● What to produce
Pictures in the data below are not part of the copy; transcribe everything else exactly.

● Listed entries
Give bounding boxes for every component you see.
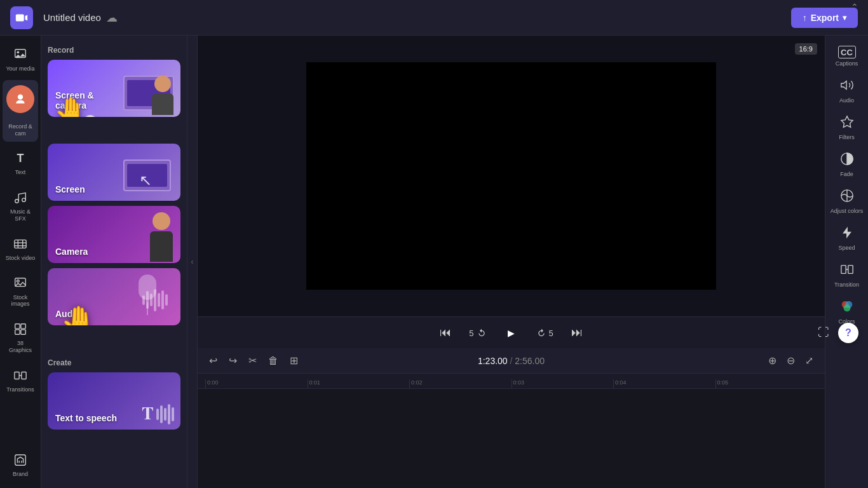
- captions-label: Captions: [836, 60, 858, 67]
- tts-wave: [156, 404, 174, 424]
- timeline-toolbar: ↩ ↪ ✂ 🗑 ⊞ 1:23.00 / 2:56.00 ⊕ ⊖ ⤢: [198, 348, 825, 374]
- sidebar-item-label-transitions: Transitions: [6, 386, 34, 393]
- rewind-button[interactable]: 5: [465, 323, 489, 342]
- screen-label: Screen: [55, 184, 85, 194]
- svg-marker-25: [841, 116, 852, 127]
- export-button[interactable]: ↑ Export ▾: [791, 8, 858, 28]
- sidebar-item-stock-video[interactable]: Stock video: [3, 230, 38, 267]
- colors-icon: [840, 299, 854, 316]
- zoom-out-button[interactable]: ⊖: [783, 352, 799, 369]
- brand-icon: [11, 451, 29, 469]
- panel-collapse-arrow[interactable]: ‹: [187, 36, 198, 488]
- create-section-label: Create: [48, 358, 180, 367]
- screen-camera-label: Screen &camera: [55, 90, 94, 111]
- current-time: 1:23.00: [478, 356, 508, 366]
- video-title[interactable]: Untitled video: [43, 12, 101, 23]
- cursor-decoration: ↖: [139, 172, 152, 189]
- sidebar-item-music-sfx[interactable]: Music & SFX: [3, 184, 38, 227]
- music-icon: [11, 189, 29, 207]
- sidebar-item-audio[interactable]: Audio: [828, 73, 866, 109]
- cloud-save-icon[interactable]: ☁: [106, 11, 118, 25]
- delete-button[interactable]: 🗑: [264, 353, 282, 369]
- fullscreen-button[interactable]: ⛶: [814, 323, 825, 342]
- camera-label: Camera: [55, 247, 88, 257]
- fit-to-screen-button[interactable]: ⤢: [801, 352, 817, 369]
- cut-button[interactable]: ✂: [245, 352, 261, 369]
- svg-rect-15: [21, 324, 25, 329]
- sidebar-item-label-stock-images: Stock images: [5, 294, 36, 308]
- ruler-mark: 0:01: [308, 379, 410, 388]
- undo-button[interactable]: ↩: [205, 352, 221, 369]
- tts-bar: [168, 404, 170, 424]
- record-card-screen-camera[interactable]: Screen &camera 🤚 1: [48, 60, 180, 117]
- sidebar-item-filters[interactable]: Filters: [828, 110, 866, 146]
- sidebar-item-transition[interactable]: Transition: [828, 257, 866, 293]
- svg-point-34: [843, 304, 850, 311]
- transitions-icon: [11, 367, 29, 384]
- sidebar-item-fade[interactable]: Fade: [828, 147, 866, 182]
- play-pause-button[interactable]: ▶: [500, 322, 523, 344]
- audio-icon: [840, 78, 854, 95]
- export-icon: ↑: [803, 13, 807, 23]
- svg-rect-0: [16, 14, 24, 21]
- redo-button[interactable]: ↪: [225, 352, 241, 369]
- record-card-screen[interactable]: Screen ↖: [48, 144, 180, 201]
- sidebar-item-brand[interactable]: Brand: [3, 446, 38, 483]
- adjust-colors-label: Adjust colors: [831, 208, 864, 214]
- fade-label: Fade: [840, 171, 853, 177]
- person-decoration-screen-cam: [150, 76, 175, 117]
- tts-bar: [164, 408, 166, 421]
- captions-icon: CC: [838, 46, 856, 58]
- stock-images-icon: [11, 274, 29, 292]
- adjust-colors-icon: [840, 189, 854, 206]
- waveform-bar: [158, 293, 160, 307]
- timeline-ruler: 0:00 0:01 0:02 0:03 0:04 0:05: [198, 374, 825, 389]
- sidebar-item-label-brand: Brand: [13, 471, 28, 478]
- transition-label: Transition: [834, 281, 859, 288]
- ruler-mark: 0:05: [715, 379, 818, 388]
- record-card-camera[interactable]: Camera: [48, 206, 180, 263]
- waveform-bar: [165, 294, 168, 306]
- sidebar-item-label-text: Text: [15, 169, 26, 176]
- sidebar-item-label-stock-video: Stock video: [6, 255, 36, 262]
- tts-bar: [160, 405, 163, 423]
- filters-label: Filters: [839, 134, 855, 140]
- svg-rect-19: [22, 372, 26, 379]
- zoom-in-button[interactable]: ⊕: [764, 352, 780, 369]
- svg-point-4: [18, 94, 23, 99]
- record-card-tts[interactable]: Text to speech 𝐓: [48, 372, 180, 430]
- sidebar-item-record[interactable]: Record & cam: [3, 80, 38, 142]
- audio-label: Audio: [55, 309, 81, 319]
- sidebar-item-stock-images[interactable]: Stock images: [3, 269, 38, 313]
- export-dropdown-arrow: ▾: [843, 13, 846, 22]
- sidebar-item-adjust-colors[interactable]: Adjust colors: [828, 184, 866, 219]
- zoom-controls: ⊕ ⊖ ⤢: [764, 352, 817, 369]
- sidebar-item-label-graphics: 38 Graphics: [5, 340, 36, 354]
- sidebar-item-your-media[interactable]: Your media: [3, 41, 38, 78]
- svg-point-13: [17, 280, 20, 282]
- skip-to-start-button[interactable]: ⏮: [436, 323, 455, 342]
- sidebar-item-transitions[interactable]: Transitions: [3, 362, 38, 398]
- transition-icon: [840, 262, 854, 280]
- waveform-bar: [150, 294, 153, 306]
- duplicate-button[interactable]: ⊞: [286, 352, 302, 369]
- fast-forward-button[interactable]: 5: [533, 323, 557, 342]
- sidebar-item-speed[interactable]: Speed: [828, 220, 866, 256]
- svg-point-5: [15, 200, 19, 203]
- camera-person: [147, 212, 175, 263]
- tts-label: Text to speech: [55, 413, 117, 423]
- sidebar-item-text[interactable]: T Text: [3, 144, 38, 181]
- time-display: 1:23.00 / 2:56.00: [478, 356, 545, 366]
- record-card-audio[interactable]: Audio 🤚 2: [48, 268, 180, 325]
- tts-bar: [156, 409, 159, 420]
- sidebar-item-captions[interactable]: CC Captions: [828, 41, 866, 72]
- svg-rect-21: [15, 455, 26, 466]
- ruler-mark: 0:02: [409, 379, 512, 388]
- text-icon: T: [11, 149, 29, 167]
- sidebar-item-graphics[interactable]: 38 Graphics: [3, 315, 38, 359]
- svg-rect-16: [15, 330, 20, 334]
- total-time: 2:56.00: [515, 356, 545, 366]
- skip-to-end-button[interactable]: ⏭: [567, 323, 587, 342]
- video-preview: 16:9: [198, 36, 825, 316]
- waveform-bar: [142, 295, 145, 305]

● Answer box
Give bounding boxes for every component you see.
- captions-label: Captions: [836, 60, 858, 67]
- tts-wave: [156, 404, 174, 424]
- timeline-toolbar: ↩ ↪ ✂ 🗑 ⊞ 1:23.00 / 2:56.00 ⊕ ⊖ ⤢: [198, 348, 825, 374]
- sidebar-item-label-transitions: Transitions: [6, 386, 34, 393]
- rewind-button[interactable]: 5: [465, 323, 489, 342]
- screen-label: Screen: [55, 184, 85, 194]
- svg-marker-25: [841, 116, 852, 127]
- export-button[interactable]: ↑ Export ▾: [791, 8, 858, 28]
- sidebar-item-stock-video[interactable]: Stock video: [3, 230, 38, 267]
- colors-icon: [840, 299, 854, 316]
- zoom-out-button[interactable]: ⊖: [783, 352, 799, 369]
- brand-icon: [11, 451, 29, 469]
- panel-collapse-arrow[interactable]: ‹: [187, 36, 198, 488]
- create-section-label: Create: [48, 358, 180, 367]
- screen-camera-label: Screen &camera: [55, 90, 94, 111]
- current-time: 1:23.00: [478, 356, 508, 366]
- video-title[interactable]: Untitled video: [43, 12, 101, 23]
- cursor-decoration: ↖: [139, 172, 152, 189]
- sidebar-item-music-sfx[interactable]: Music & SFX: [3, 184, 38, 227]
- music-icon: [11, 189, 29, 207]
- sidebar-item-audio[interactable]: Audio: [828, 73, 866, 109]
- cloud-save-icon[interactable]: ☁: [106, 11, 118, 25]
- delete-button[interactable]: 🗑: [264, 353, 282, 369]
- fullscreen-button[interactable]: ⛶: [814, 323, 825, 342]
- camera-label: Camera: [55, 247, 88, 257]
- fit-to-screen-button[interactable]: ⤢: [801, 352, 817, 369]
- cut-button[interactable]: ✂: [245, 352, 261, 369]
- svg-rect-15: [21, 324, 25, 329]
- sidebar-item-label-stock-images: Stock images: [5, 294, 36, 308]
- ruler-mark: 0:01: [308, 379, 410, 388]
- undo-button[interactable]: ↩: [205, 352, 221, 369]
- tts-bar: [168, 404, 170, 424]
- record-card-screen-camera[interactable]: Screen &camera 🤚 1: [48, 60, 180, 117]
- sidebar-item-filters[interactable]: Filters: [828, 110, 866, 146]
- sidebar-item-transition[interactable]: Transition: [828, 257, 866, 293]
- svg-point-34: [843, 304, 850, 311]
- transitions-icon: [11, 367, 29, 384]
- sidebar-item-fade[interactable]: Fade: [828, 147, 866, 182]
- play-pause-button[interactable]: ▶: [500, 322, 523, 344]
- audio-icon: [840, 78, 854, 95]
- export-icon: ↑: [803, 13, 807, 23]
- svg-rect-0: [16, 14, 24, 21]
- redo-button[interactable]: ↪: [225, 352, 241, 369]
- record-card-screen[interactable]: Screen ↖: [48, 144, 180, 201]
- sidebar-item-brand[interactable]: Brand: [3, 446, 38, 483]
- adjust-colors-label: Adjust colors: [831, 208, 864, 214]
- fade-label: Fade: [840, 171, 853, 177]
- person-decoration-screen-cam: [150, 76, 175, 117]
- tts-bar: [164, 408, 166, 421]
- captions-icon: CC: [838, 46, 856, 58]
- stock-images-icon: [11, 274, 29, 292]
- adjust-colors-icon: [840, 189, 854, 206]
- waveform-bar: [158, 293, 160, 307]
- timeline-ruler: 0:00 0:01 0:02 0:03 0:04 0:05: [198, 374, 825, 389]
- sidebar-item-label-brand: Brand: [13, 471, 28, 478]
- transition-label: Transition: [834, 281, 859, 288]
- ruler-mark: 0:05: [715, 379, 818, 388]
- record-card-camera[interactable]: Camera: [48, 206, 180, 263]
- waveform-bar: [165, 294, 168, 306]
- sidebar-item-label-text: Text: [15, 169, 26, 176]
- sidebar-item-label-stock-video: Stock video: [6, 255, 36, 262]
- tts-bar: [160, 405, 163, 423]
- filters-label: Filters: [839, 134, 855, 140]
- svg-rect-19: [22, 372, 26, 379]
- zoom-in-button[interactable]: ⊕: [764, 352, 780, 369]
- svg-point-4: [18, 94, 23, 99]
- record-card-tts[interactable]: Text to speech 𝐓: [48, 372, 180, 430]
- sidebar-item-record[interactable]: Record & cam: [3, 80, 38, 142]
- audio-label: Audio: [55, 309, 81, 319]
- sidebar-item-stock-images[interactable]: Stock images: [3, 269, 38, 313]
- export-dropdown-arrow: ▾: [843, 13, 846, 22]
- sidebar-item-adjust-colors[interactable]: Adjust colors: [828, 184, 866, 219]
- zoom-controls: ⊕ ⊖ ⤢: [764, 352, 817, 369]
- sidebar-item-label-graphics: 38 Graphics: [5, 340, 36, 354]
- sidebar-item-your-media[interactable]: Your media: [3, 41, 38, 78]
- svg-point-13: [17, 280, 20, 282]
- skip-to-start-button[interactable]: ⏮: [436, 323, 455, 342]
- sidebar-item-transitions[interactable]: Transitions: [3, 362, 38, 398]
- transition-icon: [840, 262, 854, 280]
- waveform-bar: [150, 294, 153, 306]
- duplicate-button[interactable]: ⊞: [286, 352, 302, 369]
- fast-forward-button[interactable]: 5: [533, 323, 557, 342]
- sidebar-item-speed[interactable]: Speed: [828, 220, 866, 256]
- svg-point-5: [15, 200, 19, 203]
- camera-person: [147, 212, 175, 263]
- tts-label: Text to speech: [55, 413, 117, 423]
- sidebar-item-text[interactable]: T Text: [3, 144, 38, 181]
- time-display: 1:23.00 / 2:56.00: [478, 356, 545, 366]
- record-card-audio[interactable]: Audio 🤚 2: [48, 268, 180, 325]
- tts-bar: [156, 409, 159, 420]
- sidebar-item-captions[interactable]: CC Captions: [828, 41, 866, 72]
- svg-rect-21: [15, 455, 26, 466]
- ruler-mark: 0:02: [409, 379, 512, 388]
- text-icon: T: [11, 149, 29, 167]
- sidebar-item-graphics[interactable]: 38 Graphics: [3, 315, 38, 359]
- svg-rect-16: [15, 330, 20, 334]
- total-time: 2:56.00: [515, 356, 545, 366]
- skip-to-end-button[interactable]: ⏭: [567, 323, 587, 342]
- video-preview: 16:9: [198, 36, 825, 316]
- waveform-bar: [142, 295, 145, 305]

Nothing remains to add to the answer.